Items listed in a dataset
■ ■ ■ ■ ■

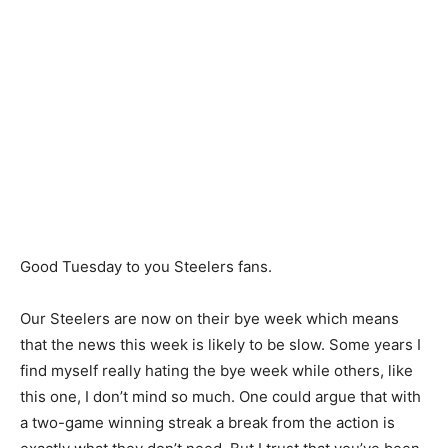
Good Tuesday to you Steelers fans.
Our Steelers are now on their bye week which means
that the news this week is likely to be slow. Some years I
find myself really hating the bye week while others, like
this one, I don’t mind so much. One could argue that with
a two-game winning streak a break from the action is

■ ■ ■ ■ ■

Your instructions: Your answer must be an exact copy of the records, with every picture left out.

Task solution:
Good Tuesday to you Steelers fans.
Our Steelers are now on their bye week which means
that the news this week is likely to be slow. Some years I
find myself really hating the bye week while others, like
this one, I don’t mind so much. One could argue that with
a two-game winning streak a break from the action is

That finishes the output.